Critique

« Fauves » : que vaut le nouveau roman de Mélissa Da Costa ?

02 janvier 2026
Par Robin Negre
"Fauves" : que vaut le nouveau roman de Mélissa Da Costa ?
©M. Da Costa

L’autrice de « Tout le bleu du ciel » est de retour en librairie avec un livre puissant aux thèmes universels et intemporels. Critique.

Deux ans après Tenir debout (Albin Michel), Mélissa Da Costa revient en librairie avec un roman inédit intitulé Fauves (Albin Michel), à découvrir à partir du 7 janvier 2026.

À travers le récit initiatique d’un adolescent en fuite, l’autrice à succès dépeint une histoire sombre et intense, qui interroge le rapport entre les hommes et les femmes, entre les traumatismes, la violence, la recherche de liberté et le besoin d’émancipation. Sans nul doute l’un des grands livres de cette rentrée littéraire de janvier 2026.

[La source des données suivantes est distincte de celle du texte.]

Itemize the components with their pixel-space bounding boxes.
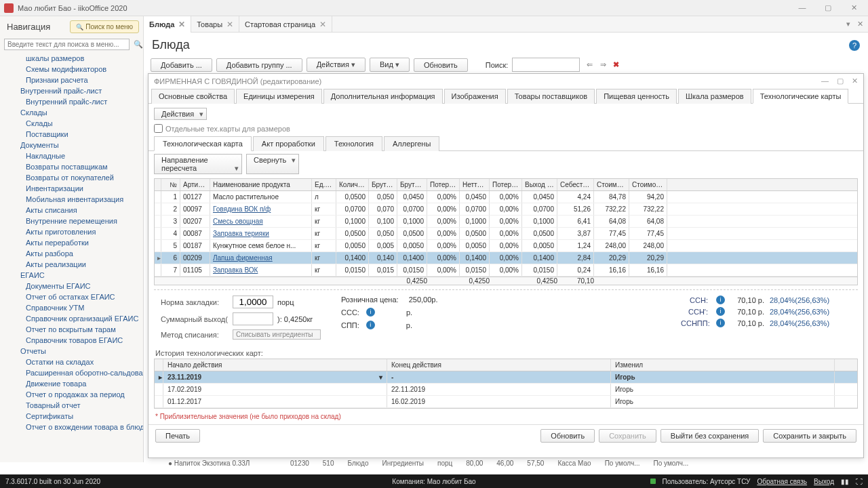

Tony, 17 ans, quitte son domicile après une altercation avec son père et s’engage, sur un coup de tête, dans un cirque itinérant passant proche de chez lui. Fuyant ses problèmes, ses traumatismes et son paternel violent, il tente de démarrer une nouvelle vie en compagnie de ces gens du voyage qui ne restent jamais bien longtemps au même endroit.

Le jeune homme découvre petit à petit le monde du cirque et commence à développer une fascination pour les nombreux félins présents, au point de vouloir devenir dompteur. Se déroulant dans les années 1980, Fauves saisit une époque et décrit avec minutie le quotidien des artistes de cirques – notamment leurs numéros les plus dangereux, avec des animaux sauvages gardés en captivité – ainsi que la vie marquée par les traditions des gens du voyage.

Patriarcat, hommes et femmes

En fuyant sa vie, Tony espère échapper à l’emprise de son père, André, porté sur la bouteille, les coups et les crises de colère. Le thème de la violence familiale est universel et traverse les époques, mais Mélissa Da Costa arrive à construire un protagoniste ambigu, profond et complexe qui déteste autant son père qu’il l’admire et tire de la fierté à l’idée de se comporter comme lui.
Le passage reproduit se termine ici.